ENTRIES PROVIDED:
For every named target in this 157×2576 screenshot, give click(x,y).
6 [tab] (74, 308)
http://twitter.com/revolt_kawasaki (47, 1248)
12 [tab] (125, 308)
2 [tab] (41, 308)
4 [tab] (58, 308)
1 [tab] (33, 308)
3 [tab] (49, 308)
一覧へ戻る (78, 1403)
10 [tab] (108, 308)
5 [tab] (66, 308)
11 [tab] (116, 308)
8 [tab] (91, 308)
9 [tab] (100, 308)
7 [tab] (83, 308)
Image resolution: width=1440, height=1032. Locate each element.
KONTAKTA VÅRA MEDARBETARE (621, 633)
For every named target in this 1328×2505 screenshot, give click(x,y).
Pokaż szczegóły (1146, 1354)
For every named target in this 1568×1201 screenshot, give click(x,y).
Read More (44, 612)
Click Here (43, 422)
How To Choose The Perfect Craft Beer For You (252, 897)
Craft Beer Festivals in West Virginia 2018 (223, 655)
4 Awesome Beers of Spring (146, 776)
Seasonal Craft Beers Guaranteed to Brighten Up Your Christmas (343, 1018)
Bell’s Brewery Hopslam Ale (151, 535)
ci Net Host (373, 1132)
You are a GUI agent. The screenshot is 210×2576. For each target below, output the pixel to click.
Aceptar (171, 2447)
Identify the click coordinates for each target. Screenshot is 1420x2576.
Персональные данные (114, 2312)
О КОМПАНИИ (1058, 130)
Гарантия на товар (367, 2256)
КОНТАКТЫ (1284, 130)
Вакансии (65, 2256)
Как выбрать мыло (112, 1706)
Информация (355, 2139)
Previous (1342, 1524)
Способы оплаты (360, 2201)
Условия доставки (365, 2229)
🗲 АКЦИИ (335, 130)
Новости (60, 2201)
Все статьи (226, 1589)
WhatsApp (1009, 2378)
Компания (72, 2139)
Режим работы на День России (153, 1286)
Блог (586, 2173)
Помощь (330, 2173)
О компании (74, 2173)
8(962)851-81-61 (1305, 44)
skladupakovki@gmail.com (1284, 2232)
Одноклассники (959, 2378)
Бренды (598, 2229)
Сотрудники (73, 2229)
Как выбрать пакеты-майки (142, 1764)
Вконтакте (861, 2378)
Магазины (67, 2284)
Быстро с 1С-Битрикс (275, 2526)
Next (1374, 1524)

YOUR OBJECTIVE:
Proceeding from the line containing "О КОМПАНИИ (1058, 130)" through the line containing "Компания (72, 2139)", transcribe the lines above exactly, both end lines included.

RESPONSE TO THIS EXERCISE:
О КОМПАНИИ (1058, 130)
Гарантия на товар (367, 2256)
КОНТАКТЫ (1284, 130)
Вакансии (65, 2256)
Как выбрать мыло (112, 1706)
Информация (355, 2139)
Previous (1342, 1524)
Способы оплаты (360, 2201)
Условия доставки (365, 2229)
🗲 АКЦИИ (335, 130)
Новости (60, 2201)
Все статьи (226, 1589)
WhatsApp (1009, 2378)
Компания (72, 2139)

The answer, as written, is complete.